Time Series Forecasting (5): Transformer Architecture for Time Series
Transformers for time series, end to end: encoder-decoder anatomy, temporal positional encoding, the O(n^2) attention bottleneck, decoder-only forecasting, and patching. With variants (Autoformer, FEDformer, Informer, PatchTST) and a real implementation.
What You Will Learn
- The full encoder-decoder Transformer, redrawn for time series
- Why position must be injected, and how sinusoidal / learned / time-aware encodings differ
- What multi-head attention actually learns over a temporal sequence
- Where vanilla attention breaks down (O(n^2)) and the four families of fixes: sparse, linear, patched, decoder-only
- A clean PyTorch reference implementation, plus when to reach for Autoformer / FEDformer / Informer / PatchTST
Prerequisites
- Self-attention and multi-head attention (Part 4)
- Encoder-decoder architectures and teacher forcing
- PyTorch fundamentals (
nn.Module, training loops)
1. Why Transformers for Time Series
LSTM and GRU process a sequence step by step. Three things follow from that:
- Path length is O(L). Information from step $t-L$ has to ride through $L$ recurrence steps before it can influence step $t$. That’s where vanishing gradients come from.
- Training is sequential. Step $t+1$ cannot start until step $t$ has finished, so a GPU sits half-idle.
- The hidden state is a bottleneck. The model has to compress everything it might need from the past into one fixed-size vector.
Self-attention removes all three constraints at once. Every position sees every other position in one matrix multiply, the path length between any two steps is $O(1)$, and the whole sequence is processed in parallel. The cost is memory: storing $n \times n$ attention weights is $O(n^2)$, which we will deal with in Sections 5 and 7.

2. The Architecture, Block by Block
A time-series Transformer is the original 2017 architecture with three small but consequential changes:
| Component | Original NLP | Time series |
|---|---|---|
| Input embedding | Token embedding lookup | Linear projection of continuous features |
| Positional info | Sinusoidal on token index | Time-aware encoding (calendar features, irregular dt) |
| Output head | Softmax over vocabulary | Linear to a real-valued forecast vector |
Everything else – multi-head self-attention, feed-forward, residual connections, LayerNorm, decoder cross-attention, causal masking – is unchanged.

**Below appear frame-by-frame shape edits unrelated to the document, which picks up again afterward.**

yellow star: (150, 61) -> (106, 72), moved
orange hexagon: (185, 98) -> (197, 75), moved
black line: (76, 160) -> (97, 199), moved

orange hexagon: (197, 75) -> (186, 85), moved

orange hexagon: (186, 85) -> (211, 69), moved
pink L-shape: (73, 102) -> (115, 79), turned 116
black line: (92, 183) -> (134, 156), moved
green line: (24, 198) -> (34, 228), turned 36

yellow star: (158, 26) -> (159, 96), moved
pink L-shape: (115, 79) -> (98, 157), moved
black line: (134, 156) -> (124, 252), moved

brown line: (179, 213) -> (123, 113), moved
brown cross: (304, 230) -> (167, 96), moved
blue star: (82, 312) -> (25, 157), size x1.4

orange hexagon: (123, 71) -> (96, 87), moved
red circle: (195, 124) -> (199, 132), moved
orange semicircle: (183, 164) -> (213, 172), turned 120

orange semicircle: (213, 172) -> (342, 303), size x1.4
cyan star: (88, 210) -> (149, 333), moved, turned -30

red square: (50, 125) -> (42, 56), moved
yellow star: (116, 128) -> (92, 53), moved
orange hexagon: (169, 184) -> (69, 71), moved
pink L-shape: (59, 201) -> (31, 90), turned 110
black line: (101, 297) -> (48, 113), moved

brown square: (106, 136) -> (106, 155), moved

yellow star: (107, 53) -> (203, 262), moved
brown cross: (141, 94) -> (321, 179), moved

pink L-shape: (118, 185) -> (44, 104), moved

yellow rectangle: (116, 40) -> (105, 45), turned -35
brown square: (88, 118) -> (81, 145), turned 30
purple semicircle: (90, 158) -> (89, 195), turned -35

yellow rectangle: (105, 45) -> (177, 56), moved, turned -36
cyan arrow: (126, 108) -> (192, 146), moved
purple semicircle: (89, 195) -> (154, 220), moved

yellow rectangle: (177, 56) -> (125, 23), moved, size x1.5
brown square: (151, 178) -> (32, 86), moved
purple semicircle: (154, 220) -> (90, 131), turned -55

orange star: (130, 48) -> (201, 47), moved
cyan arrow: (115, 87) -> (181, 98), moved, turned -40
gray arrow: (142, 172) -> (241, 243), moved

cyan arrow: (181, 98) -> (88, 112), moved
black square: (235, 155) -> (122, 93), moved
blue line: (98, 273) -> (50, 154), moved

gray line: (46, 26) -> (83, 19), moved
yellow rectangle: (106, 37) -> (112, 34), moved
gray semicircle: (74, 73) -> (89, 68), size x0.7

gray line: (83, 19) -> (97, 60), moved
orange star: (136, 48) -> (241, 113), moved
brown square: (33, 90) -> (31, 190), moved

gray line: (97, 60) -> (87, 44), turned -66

The four sub-layers per block are:
$$ \begin{aligned} h_1 &= \text{LayerNorm}(x + \text{MHSA}(x)) \\ h_2 &= \text{LayerNorm}(h_1 + \text{FFN}(h_1)) \end{aligned} $$with the standard scaled dot-product attention from Part 4:
$$ \text{Attention}(Q, K, V) = \text{softmax}\!\left(\frac{Q K^\top}{\sqrt{d_k}}\right) V. $$2.1 Encoder
Reads the lookback window $x_{t-L+1:t}$ and produces context vectors $M \in \mathbb{R}^{L \times d_{\text{model}}}$. No mask – every position attends to every other.
2.2 Decoder
Takes the label window (last $L_{\text{label}}$ steps of history) concatenated with placeholder zeros for the forecast horizon, and emits the prediction $\hat{y}_{t+1:t+H}$. It uses two attention sub-layers per block:
- Masked self-attention with a causal mask, so step $t+k$ can only see steps up to $t+k-1$.
- Cross-attention where queries come from the decoder and keys / values come from the encoder memory $M$. This is the only place the decoder ever looks at the encoder output.
2.3 The label window: a small but useful trick
Pure encoder-decoder models often suffer at the boundary between history and forecast. The fix used by Informer / Autoformer is to feed the decoder $L_{\text{label}}$ steps of known history plus $H$ zero-filled placeholders, so the decoder always starts from a known state and rolls forward into the unknown.
3. Positional Encoding for Time
Self-attention is permutation invariant – shuffle the input, you get the same output. For language that’s a bug; for time series it’s catastrophic. We inject position with sinusoidal encodings:
$$ \text{PE}_{(p, 2i)} = \sin\!\left(\frac{p}{10000^{2i/d}}\right), \qquad \text{PE}_{(p, 2i+1)} = \cos\!\left(\frac{p}{10000^{2i/d}}\right). $$Each position $p$ ends up with a unique signature built from a geometric series of frequencies. Low-index dimensions oscillate fast (they encode short-range position), high-index dimensions oscillate slowly (they encode long-range position).

For time series we usually want richer positional information than just “step index”:
- Calendar features: hour-of-day, day-of-week, month, holiday flag. Each gets its own learned embedding and is added to the input.
- Irregular sampling: replace position $p$ with the actual timestamp $\tau_p$, normalised. Used by Time2Vec and Continuous-Time Transformer.
- Relative position: encode $\tau_q - \tau_k$ inside the attention score itself (T5 / TUPE style). Better for very long contexts.
| |
4. What Multi-Head Attention Learns
A single attention head can only model one type of relationship. Multi- head splits the model into $h$ parallel attention computations on $d_k = d_{\text{model}} / h$-dimensional projections, then concatenates. For time series, different heads tend to specialise:

| Head pattern | What the model is doing |
|---|---|
| Local (diagonal) | Mostly an autoregressive moving average |
| Periodic stripes | Locking onto a known cycle (24-hour, weekly) |
| Long-range diffuse | Pulling in slow trend information |
| Anchored bands | Latching onto a specific past event (spike, regime shift) |
This is also where interpretability comes from: averaging the final layer’s attention over heads tells you which historical steps the forecast actually depends on.
5. The O(n^2) Bottleneck
Vanilla attention stores an $n \times n$ score matrix per head per layer. In fp16 with 8 heads, the per-layer attention memory is
$$ M_{\text{attn}} = h \cdot n^2 \cdot 2 \;\text{bytes}. $$This is fine at $n=512$ (4 MB) and uncomfortable at $n=4096$ (256 MB); at $n=16384$ a single layer needs over 4 GB just for the attention matrices. Compute scales the same way: each layer is $O(n^2 d_{\text{model}})$ FLOPs.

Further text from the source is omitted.